« Bonjour les Babélionautes ! Aujourd'hui, un billet entre tradition et modernité avec La princesse de Clèves, de Mme de La Fayette, Claire Bouilhac, Catel et Marie-Anne Didierjean pour la couleur.
-Mais… elle est morte, Mme de La Fayette, non ?
-En effet. Nos trois artistes modernes ont adapté cette oeuvre en BD.
-Ouais, mais, pffouh, Déidamie ! On n'a déjà pas aimé au lycée, on va pas se réinfliger ça maintenant !
-Mais si ! J'ai toute confiance en Catel et je suis enchantée de retrouver Claire Bouilhac dont je n'ai lu que peu de choses, Melody Bondage notamment.
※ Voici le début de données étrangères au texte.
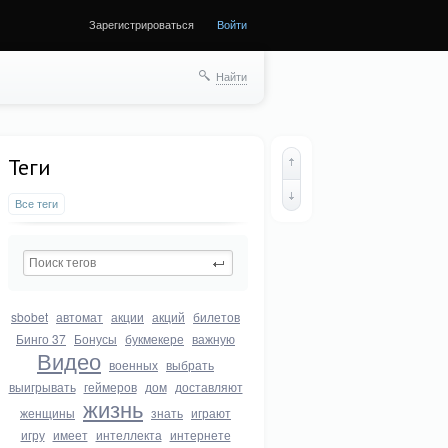
Зарегистрироваться
Войти
Найти
Теги
Все теги
sbobet
автомат
акции
акций
билетов
Бинго 37
Бонусы
букмекере
важную
Видео
военных
выбрать
выигрывать
геймеров
дом
доставляют
жизнь
женщины
знать
играют
игру
имеет
интеллекта
интернете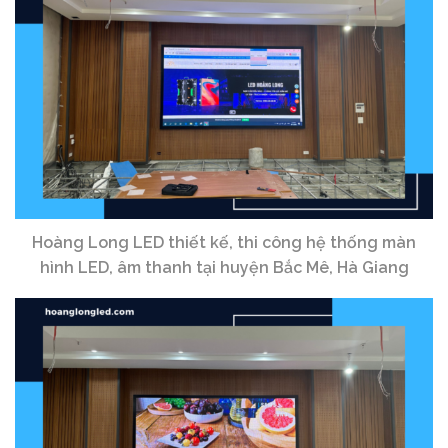
Hoàng Long LED thiết kế, thi công hệ thống màn
hình LED, âm thanh tại huyện Bắc Mê, Hà Giang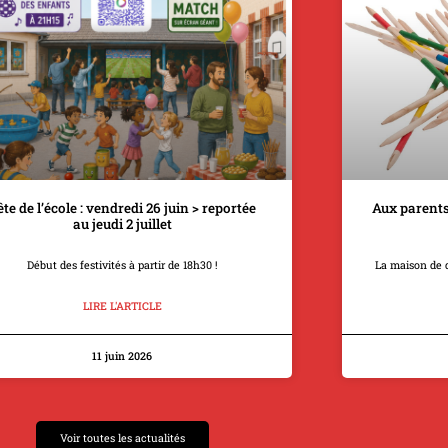
ête de l’école : vendredi 26 juin > reportée
Aux parents
au jeudi 2 juillet
Début des festivités à partir de 18h30 !
La maison de 
LIRE L'ARTICLE
11 juin 2026
Voir toutes les actualités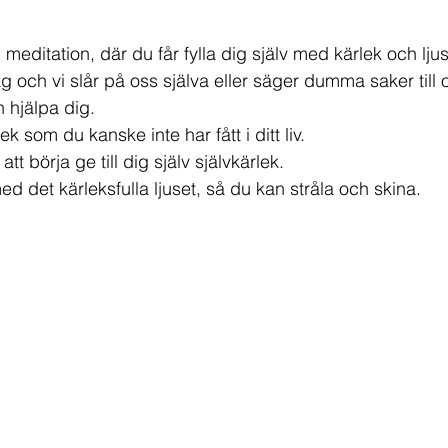
n
äka naturligt
Musik
Orakelkort & läggningar
meditation, där du får fylla dig själv med kärlek och ljus
 och vi slår på oss själva eller säger dumma saker till 
Bröd, bakat och gott
Dryck & smoothies
 hjälpa dig. 
k som du kanske inte har fått i ditt liv. 
att börja ge till dig själv självkärlek. 
er
Soppa
Vegetariskt
ed det kärleksfulla ljuset, så du kan stråla och skina. 
yg
Njursvikt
Or donc Mlle de Chartres, jeune fille à la beauté et à l'intelligence exceptionnelles, est sortie du couvent par sa mère pour préparer son mariage et apprendre la vie en société, que dis-je, en société ? à la cour plutôt. Elle est rapidement promise et mariée au prince de Clèves, qui tombe éperdument amoureux d'elle. Hélas, elle reste froide : elle ne connaît ni ne comprend ce sentiment, jusqu'au jour où elle rencontre le duc de Nemours. Que faire ? Comment accomplir son devoir d'épouse en dépit de la passion ?
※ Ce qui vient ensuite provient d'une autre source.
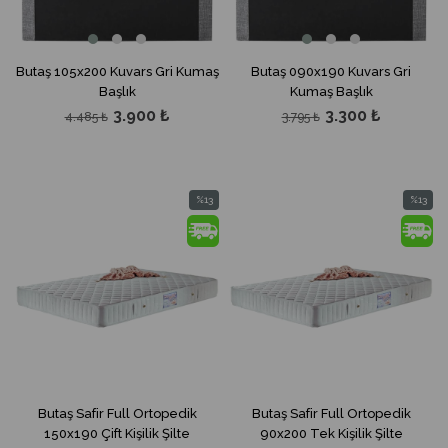
Butaş 105x200 Kuvars Gri Kumaş
Butaş 090x190 Kuvars Gri
Başlık
Kumaş Başlık
3.900 ₺
3.300 ₺
4.485 ₺
3.795 ₺
%13
%13
İndirim
İndirim
%13İndirim
%13İndir
Butaş Safir Full Ortopedik
Butaş Safir Full Ortopedik
150x190 Çift Kişilik Şilte
90x200 Tek Kişilik Şilte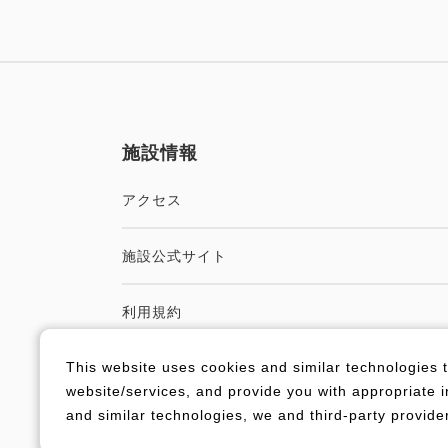
施設情報
アクセス
施設公式サイト
利用規約
This website uses cookies and similar technologies t
website/services, and provide you with appropriate i
and similar technologies, we and third-party provid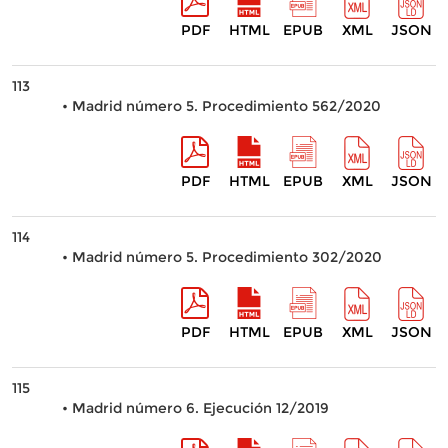
PDF
HTML
EPUB
XML
JSON
113
• Madrid número 5. Procedimiento 562/2020
PDF
HTML
EPUB
XML
JSON
114
• Madrid número 5. Procedimiento 302/2020
PDF
HTML
EPUB
XML
JSON
115
• Madrid número 6. Ejecución 12/2019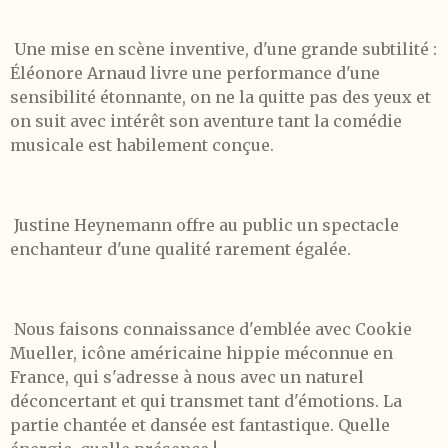
Une mise en scène inventive, d'une grande subtilité :
Éléonore Arnaud livre une performance d'une
sensibilité étonnante, on ne la quitte pas des yeux et
on suit avec intérêt son aventure tant la comédie
musicale est habilement conçue.
Justine Heynemann offre au public un spectacle
enchanteur d'une qualité rarement égalée.
Nous faisons connaissance d'emblée avec Cookie
Mueller, icône américaine hippie méconnue en
France, qui s'adresse à nous avec un naturel
déconcertant et qui transmet tant d'émotions. La
partie chantée et dansée est fantastique. Quelle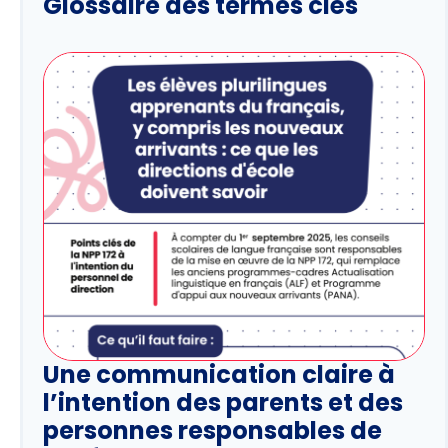
Glossaire des termes clés
Une communication claire à
l’intention des parents et des
personnes responsables de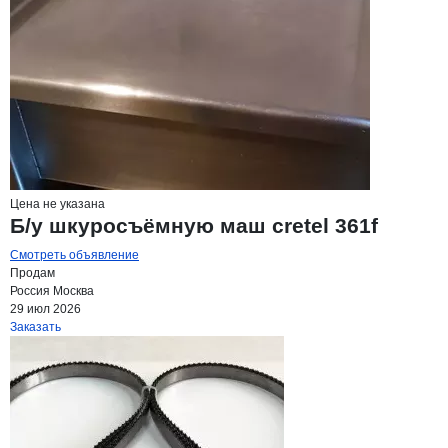
Цена не указана
Б/у шкуросъёмную маш cretel 361f
Смотреть объявление
Продам
Россия
Москва
29 июл 2026
Заказать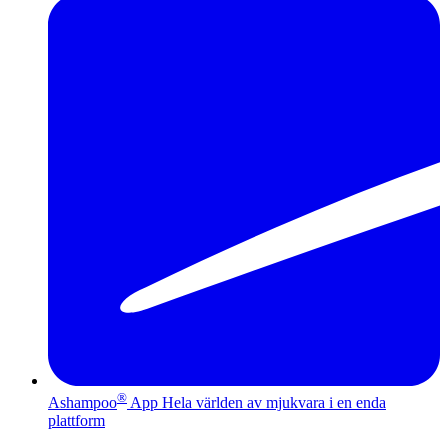
®
Ashampoo
App
Hela världen av mjukvara i en enda
plattform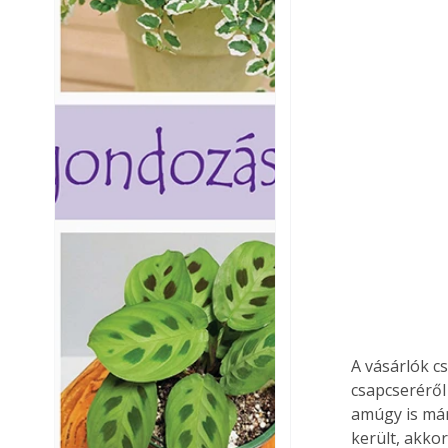
A vásárlók c
csapcseréről
amúgy is már
került, akkor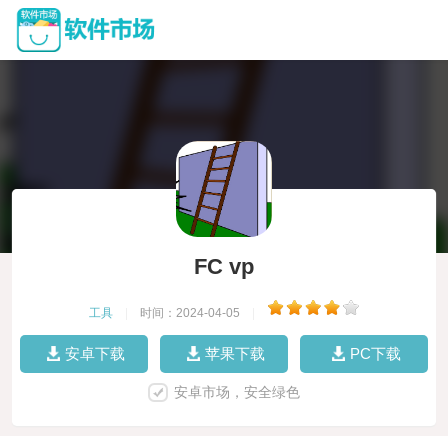
FC vp
工具
|
时间：2024-04-05
|
安卓下载
苹果下载
PC下载
安卓市场，安全绿色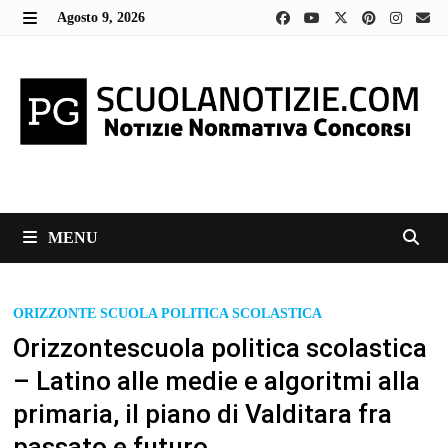
Skip
Agosto 9, 2026
to
MENU
content
MENU
ORIZZONTE SCUOLA POLITICA SCOLASTICA
Orizzontescuola politica scolastica
– Latino alle medie e algoritmi alla
primaria, il piano di Valditara fra
passato e futuro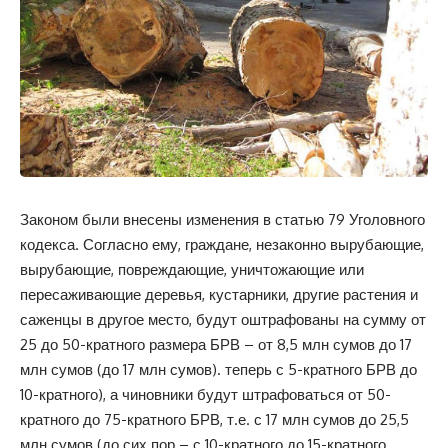
Законом были внесены изменения в статью 79 Уголовного
кодекса. Согласно ему, граждане, незаконно вырубающие,
вырубающие, повреждающие, уничтожающие или
пересаживающие деревья, кустарники, другие растения и
саженцы в другое место, будут оштрафованы на сумму от
25 до 50-кратного размера БРВ – от 8,5 млн сумов до 17
млн ​​сумов (до 17 млн ​​сумов). теперь с 5-кратного БРВ до
10-кратного), а чиновники будут штрафоваться от 50-
кратного до 75-кратного БРВ, т.е. с 17 млн ​​сумов до 25,5
млн сумов (до сих пор – с 10-кратного до 15-кратного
-Ca y est, je m'ennuie déjà. le roman était loooong en dépit de son petit nombre de pages ! Et que de lourdeurs !
-Oui, mais là, non ! Pour commencer, j'adore le dessin, souple et gracieux, aux couleurs nettes et sobres. Les planches sont lisibles et regorgent de belles trouvailles de mise en scène : j'ai repéré d'intéressants jeux de face-à-face, de miroir, d'inversion. Les autrices lui donnent un chat, confident gracieux qui reflète ses émotions. Les flash-backs sont dessinés dans des cases sans contours aux coins ronds : tu sais du premier coup d'oeil où tu te trouves dans l'histoire.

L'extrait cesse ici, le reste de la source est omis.